La forme est conservée, donc, mais la matière s’inverse. L’ordre libertin de l’œuvre est un système punitif, tout aussi arbitraire, despotique et injuste que celui de l’ordre établi, mais la punition n’est plus subie, elle est donnée : le « puni » (Sade, l’auteur) se renverse en « punisseur » et inverse le « punisseur » (les vertueux) en « puni », puisque la punition n’est plus celle du vice, matière du puni initial, mais de la vertu, matière au nom de laquelle le punisseur initial punissait et pour laquelle il est maintenant puni, d’où les Prospérités du vice (Juliette) et les Malheurs de la vertu (Justine). C’est par le sexe qu’on accuse Sade d’avoir péché. C’est par le sexe qu’il se vengera.
4) À vous lire, Sade serait plus proche de Justine que des Dolmancé et autres fouetteurs. Pourquoi et comment parvenez-vous à cette conclusion ?
En poursuivant tout seulement la démonstration, c’est-à-dire en tirant des conclusions des étapes précédentes. Nous avons établi que l’œuvre clandestine est le moyen trouvé par l’auteur de se venger de ses bourreaux. Le renversement quant à lui confirme que le despotisme libertin de l’œuvre est l’image renversée du despotisme judiciaire de la vie de son auteur. Développons ce dernier point. Le monde sadien tel qu’il s’exprime dans l’œuvre que tout le monde connaît désigne très nettement l’Ancien Régime et la féodalité. Plus précisément, même, il est possible de montrer que Sade puise son inspiration dans la justice criminelle et les annales judiciaires d’un Ancien Régime sur la fin. Cette désignation, bien entendu, est une dénonciation.
On le voit notamment en ce qui concerne la Terreur, dont le sang quotidien des têtes tranchées et le semblant de justice expéditive n’est pas sans rappeler les horreurs du despotisme criminel de l’œuvre : la république du vice des romans est une réécriture de la République de la vertu de Robespierre, comme le montre bien Caroline Weber. Et Marcel Hénaff, que je tiens pour l’un de ceux qui ont le mieux compris Sade, est le seul à avoir vu et écrit qu’il s’agit donc d’une dénonciation. Notons qu’au moment où Sade met en scène sa terreur libertine pour dénoncer la véritable Terreur politique, il est lui-même condamné à mort par un tribunal révolutionnaire et écrit dans une prison à l’extérieur de laquelle l’attend la guillotine. L’exemple de l’horreur, il l’a sous les yeux.

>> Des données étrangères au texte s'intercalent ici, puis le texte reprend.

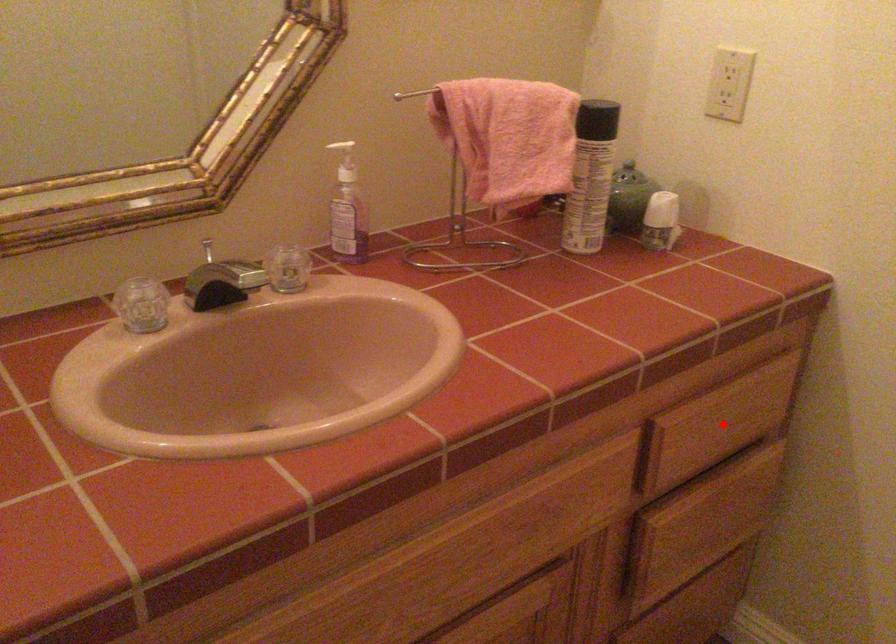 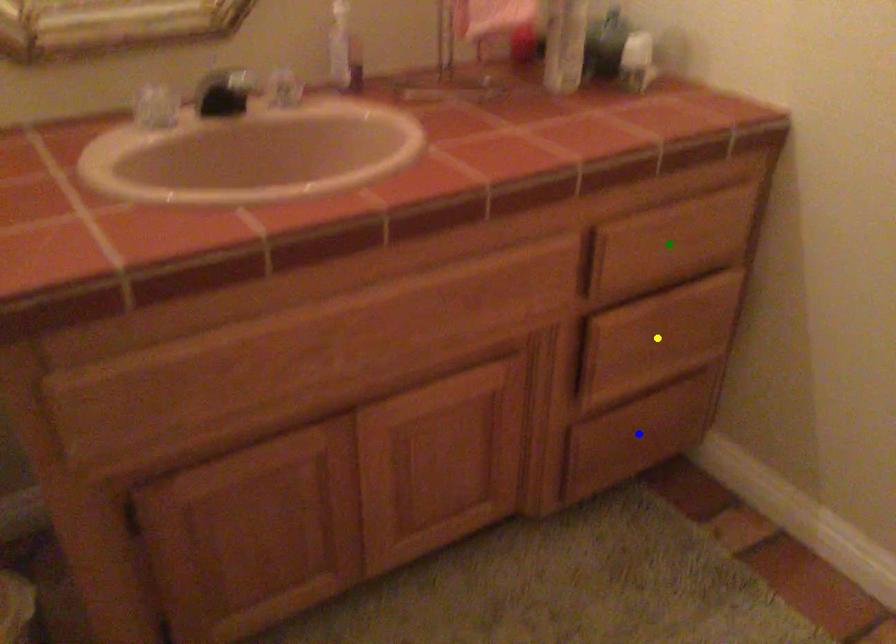 Question: I am providing you with two images of the same scene from different viewpoints. A red point is marked on the first image. You are given multiple points on the second image. In image 2, which mark is for the same physical point as the one in image 1?

Choices:
 (A) green point
 (B) blue point
 (C) yellow point

Answer: (A) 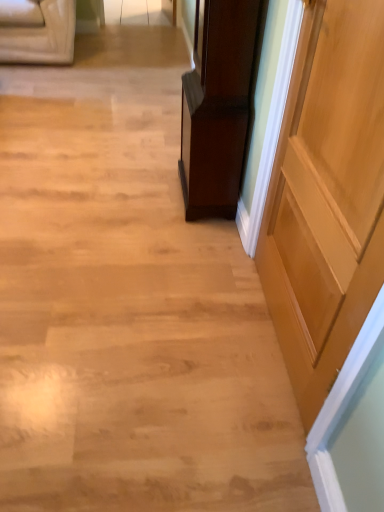 Question: From a real-world perspective, is light brown wood door at right physically located above or below shiny dark wood cabinet at center?

Choices:
 (A) below
 (B) above

Answer: (B)

Question: Would you say light brown wood door at right is inside or outside shiny dark wood cabinet at center?

Choices:
 (A) inside
 (B) outside

Answer: (B)

Question: From the image's perspective, is light brown wood door at right located above or below shiny dark wood cabinet at center?

Choices:
 (A) below
 (B) above

Answer: (A)

Question: In terms of height, does shiny dark wood cabinet at center look taller or shorter compared to light brown wood door at right?

Choices:
 (A) tall
 (B) short

Answer: (B)

Question: From a real-world perspective, relative to light brown wood door at right, is shiny dark wood cabinet at center vertically above or below?

Choices:
 (A) below
 (B) above

Answer: (A)

Question: Is shiny dark wood cabinet at center inside the boundaries of light brown wood door at right, or outside?

Choices:
 (A) inside
 (B) outside

Answer: (B)

Question: In terms of size, does shiny dark wood cabinet at center appear bigger or smaller than light brown wood door at right?

Choices:
 (A) small
 (B) big

Answer: (B) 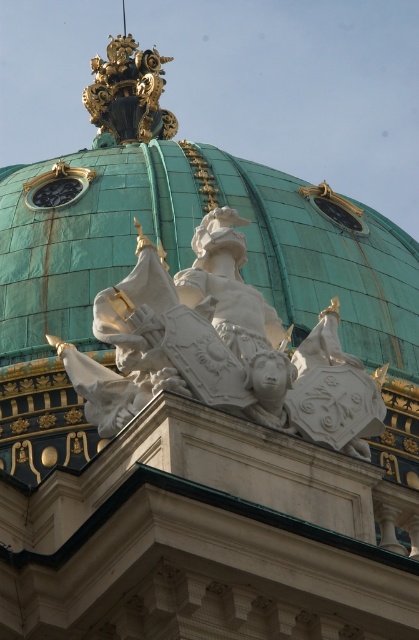 Question: Which object is farther from the camera taking this photo?

Choices:
 (A) white stone statue at center
 (B) green copper dome at center
 (C) gold metallic clock at upper center

Answer: (C)

Question: Does green copper dome at center appear on the right side of gold metallic clock at upper center?

Choices:
 (A) yes
 (B) no

Answer: (A)

Question: Can you confirm if green copper dome at center is positioned above gold metallic clock at upper center?

Choices:
 (A) no
 (B) yes

Answer: (A)

Question: In this image, where is green copper dome at center located relative to white stone statue at center?

Choices:
 (A) above
 (B) below

Answer: (A)

Question: Estimate the real-world distances between objects in this image. Which object is farther from the gold metallic clock at upper center?

Choices:
 (A) white stone statue at center
 (B) green copper dome at center

Answer: (A)

Question: Which point appears closest to the camera in this image?

Choices:
 (A) (92, 186)
 (B) (46, 196)

Answer: (A) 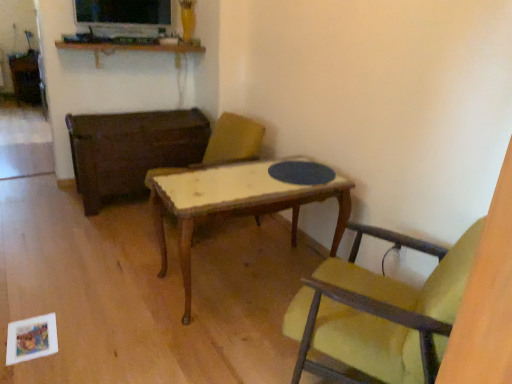 Locate an element on the screen. Image resolution: width=512 pixels, height=384 pixels. wooden textured chair at center, which ranks as the 2th chair in front-to-back order is located at coordinates (223, 145).

What is the approximate width of wooden shelf at upper center?

13.55 inches.

Image resolution: width=512 pixels, height=384 pixels. I want to click on wooden table at center, so click(131, 149).

Who is smaller, yellow fabric chair at center, which is the second chair in back-to-front order, or wooden textured chair at center, the 2th chair in the right-to-left sequence?

yellow fabric chair at center, which is the second chair in back-to-front order, is smaller.

Between point (392, 312) and point (216, 158), which one is positioned behind?

The point (216, 158) is farther.

Relative to wooden textured chair at center, acting as the first chair starting from the left, is yellow fabric chair at center, which is the second chair in back-to-front order, in front or behind?

Visually, yellow fabric chair at center, which is the second chair in back-to-front order, is located in front of wooden textured chair at center, acting as the first chair starting from the left.

Is yellow fabric chair at center, which appears as the 2th chair when viewed from the left, beside wooden textured chair at center, acting as the first chair starting from the left?

yellow fabric chair at center, which appears as the 2th chair when viewed from the left, and wooden textured chair at center, acting as the first chair starting from the left, are clearly separated.

Are wooden shelf at upper center and yellow fabric chair at center, which is the second chair in back-to-front order, far apart?

Yes, wooden shelf at upper center is far from yellow fabric chair at center, which is the second chair in back-to-front order.

From the image's perspective, is wooden shelf at upper center above or below yellow fabric chair at center, acting as the 1th chair starting from the right?

Clearly, from the image's perspective, wooden shelf at upper center is above yellow fabric chair at center, acting as the 1th chair starting from the right.

Is wooden shelf at upper center looking in the opposite direction of yellow fabric chair at center, acting as the 1th chair starting from the right?

No, wooden shelf at upper center is not facing away from yellow fabric chair at center, acting as the 1th chair starting from the right.

Which of these two, wooden shelf at upper center or yellow fabric chair at center, the 1th chair in the front-to-back sequence, is smaller?

wooden shelf at upper center.

Which object is positioned more to the left, yellow fabric chair at center, which is the second chair in back-to-front order, or wooden shelf at upper center?

wooden shelf at upper center.

What's the angular difference between yellow fabric chair at center, which is the second chair in back-to-front order, and wooden shelf at upper center's facing directions?

147 degrees separate the facing orientations of yellow fabric chair at center, which is the second chair in back-to-front order, and wooden shelf at upper center.

Would you say yellow fabric chair at center, which is the second chair in back-to-front order, contains wooden shelf at upper center?

No, yellow fabric chair at center, which is the second chair in back-to-front order, does not contain wooden shelf at upper center.

Considering the sizes of objects yellow fabric chair at center, acting as the 1th chair starting from the right, and wooden shelf at upper center in the image provided, who is bigger, yellow fabric chair at center, acting as the 1th chair starting from the right, or wooden shelf at upper center?

yellow fabric chair at center, acting as the 1th chair starting from the right, is bigger.

Is wooden shelf at upper center completely or partially outside of wooden table at center?

Yes, wooden shelf at upper center is not within wooden table at center.

Is wooden shelf at upper center not near wooden table at center?

Actually, wooden shelf at upper center and wooden table at center are a little close together.

Could you tell me if wooden shelf at upper center is facing wooden table at center?

No, wooden shelf at upper center does not turn towards wooden table at center.

Is wooden textured chair at center, the first chair in the back-to-front sequence, turned away from wooden shelf at upper center?

That's not correct — wooden textured chair at center, the first chair in the back-to-front sequence, is not looking away from wooden shelf at upper center.

Looking at this image, which is more to the left, wooden textured chair at center, acting as the first chair starting from the left, or wooden shelf at upper center?

wooden shelf at upper center.

In the image, is wooden textured chair at center, acting as the first chair starting from the left, positioned in front of or behind wooden shelf at upper center?

wooden textured chair at center, acting as the first chair starting from the left, is positioned closer to the viewer than wooden shelf at upper center.

Which of these two, wooden textured chair at center, which ranks as the 2th chair in front-to-back order, or wooden shelf at upper center, is smaller?

Smaller between the two is wooden shelf at upper center.

Can you confirm if wooden table at center is bigger than yellow fabric chair at center, which appears as the 2th chair when viewed from the left?

Indeed, wooden table at center has a larger size compared to yellow fabric chair at center, which appears as the 2th chair when viewed from the left.

Does point (131, 120) appear closer or farther from the camera than point (327, 313)?

Point (131, 120).

Image resolution: width=512 pixels, height=384 pixels. I want to click on table on the left of yellow fabric chair at center, which appears as the 2th chair when viewed from the left, so click(x=131, y=149).

Between wooden table at center and yellow fabric chair at center, acting as the 1th chair starting from the right, which one is positioned behind?

Positioned behind is wooden table at center.

What's the angular difference between wooden textured chair at center, the first chair in the back-to-front sequence, and yellow fabric chair at center, the 1th chair in the front-to-back sequence,'s facing directions?

62.7 degrees separate the facing orientations of wooden textured chair at center, the first chair in the back-to-front sequence, and yellow fabric chair at center, the 1th chair in the front-to-back sequence.

From the picture: Is wooden textured chair at center, which ranks as the 2th chair in front-to-back order, far from yellow fabric chair at center, the 1th chair in the front-to-back sequence?

That's right, there is a large distance between wooden textured chair at center, which ranks as the 2th chair in front-to-back order, and yellow fabric chair at center, the 1th chair in the front-to-back sequence.

Does wooden textured chair at center, which ranks as the 2th chair in front-to-back order, come in front of yellow fabric chair at center, which appears as the 2th chair when viewed from the left?

No, wooden textured chair at center, which ranks as the 2th chair in front-to-back order, is further to the viewer.

In terms of width, does wooden textured chair at center, the first chair in the back-to-front sequence, look wider or thinner when compared to yellow fabric chair at center, which appears as the 2th chair when viewed from the left?

Clearly, wooden textured chair at center, the first chair in the back-to-front sequence, has more width compared to yellow fabric chair at center, which appears as the 2th chair when viewed from the left.

This screenshot has height=384, width=512. Identify the location of chair behind the yellow fabric chair at center, acting as the 1th chair starting from the right. (223, 145).

Starting from the wooden shelf at upper center, which chair is the 2nd one to the right? Please provide its 2D coordinates.

[(380, 313)]

Which object lies further to the anchor point yellow fabric chair at center, the 1th chair in the front-to-back sequence, wooden shelf at upper center or wooden textured chair at center, which ranks as the 2th chair in front-to-back order?

Based on the image, wooden shelf at upper center appears to be further to yellow fabric chair at center, the 1th chair in the front-to-back sequence.

Based on their spatial positions, is yellow fabric chair at center, acting as the 1th chair starting from the right, or wooden textured chair at center, the first chair in the back-to-front sequence, closer to wooden shelf at upper center?

Based on the image, wooden textured chair at center, the first chair in the back-to-front sequence, appears to be nearer to wooden shelf at upper center.

In the scene shown: From the image, which object appears to be nearer to wooden textured chair at center, which ranks as the 2th chair in front-to-back order, yellow fabric chair at center, acting as the 1th chair starting from the right, or wooden table at center?

wooden table at center.

From the image, which object appears to be farther from wooden table at center, wooden textured chair at center, acting as the first chair starting from the left, or yellow fabric chair at center, which appears as the 2th chair when viewed from the left?

yellow fabric chair at center, which appears as the 2th chair when viewed from the left, is positioned further to the anchor wooden table at center.

Considering their positions, is wooden table at center positioned further to yellow fabric chair at center, which is the second chair in back-to-front order, than wooden shelf at upper center?

wooden shelf at upper center is further to yellow fabric chair at center, which is the second chair in back-to-front order.

Looking at the image, which one is located further to wooden shelf at upper center, wooden textured chair at center, acting as the first chair starting from the left, or yellow fabric chair at center, the 1th chair in the front-to-back sequence?

Among the two, yellow fabric chair at center, the 1th chair in the front-to-back sequence, is located further to wooden shelf at upper center.

Considering their positions, is wooden table at center positioned closer to wooden textured chair at center, which ranks as the 2th chair in front-to-back order, than yellow fabric chair at center, which is the second chair in back-to-front order?

wooden table at center.

Looking at the image, which one is located closer to wooden table at center, yellow fabric chair at center, which is the second chair in back-to-front order, or wooden shelf at upper center?

Among the two, wooden shelf at upper center is located nearer to wooden table at center.

Where is `table between yellow fabric chair at center, acting as the 1th chair starting from the right, and wooden shelf at upper center in the front-back direction`? table between yellow fabric chair at center, acting as the 1th chair starting from the right, and wooden shelf at upper center in the front-back direction is located at coordinates coord(131,149).

The image size is (512, 384). I want to click on table between wooden shelf at upper center and wooden textured chair at center, which ranks as the 2th chair in front-to-back order, in the up-down direction, so click(131, 149).

Where is `chair between yellow fabric chair at center, which appears as the 2th chair when viewed from the left, and wooden shelf at upper center from front to back`? This screenshot has height=384, width=512. chair between yellow fabric chair at center, which appears as the 2th chair when viewed from the left, and wooden shelf at upper center from front to back is located at coordinates (223, 145).

Find the location of a particular element. This screenshot has width=512, height=384. chair positioned between yellow fabric chair at center, acting as the 1th chair starting from the right, and wooden table at center from near to far is located at coordinates (223, 145).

Le texte lui-même confirme cette dénonciation. Si l’on compare la fiction à la correspondance, on trouvera par exemple que le portrait des héroïnes criminelles des romans correspond exactement à celui de Mme de Montreuil, belle-mère de Sade et responsable des lettres de cachet qui le tiennent enfermé. Dans l’œuvre également, le libertin se confond avec le magistrat : le président Rieux, Chigi, les sénateurs Steno, Eric-Son, Volf et Brahé, Zéno, le président de Blamont, Dolbourg, d’Albert et Dolmancé lui-même sont tous des libertins-magistrats qui détournent le glaive des lois pour assouvir leurs vices. Faut-il balancer davantage, d’ailleurs, quand les noms de deux des plus grands libertins-criminels des romans sadiens (et la fonction du premier), le ministre Saint-Fond et Saint-Florent, ressemblent curieusement à celui du ministre Saint-Florentin, qui emprisonna Sade ? Mieux : quand on sait que le ministre Saint-Fond de l’œuvre possède « l’art de distribuer des lettres de cachet au seul désir de ses plus légères passions », et que Sade devait précisément son emprisonnement à une lettre de cachet distribuée par le ministre Saint-Florentin ? Je donne de nombreux exemples de ce type, qui achèvent de convaincre que le despotisme libertin de l’œuvre désigne et dénonce effectivement le despotisme judiciaire dont s’estime victime l’auteur. C’est en prison qu’il écrit, ne l’oublions jamais.
De là, il est possible de passer à l’étape suivante : si le libertin de l’œuvre désigne le magistrat de la vie, la victime du premier désigne celle du second. Justine est Sade. D’une manière générale, car Justine est un symbole, l’innocence persécutée de l’œuvre désigne l’auteur – qui dans sa correspondance parle de lui exactement en ces termes. Si je vous cite alternativement des extraits de Justine, qui se plaint de sa situation, et de la correspondance dans laquelle Sade se plaint de la sienne, vous seriez bien incapable de distinguer le personnage de l’auteur.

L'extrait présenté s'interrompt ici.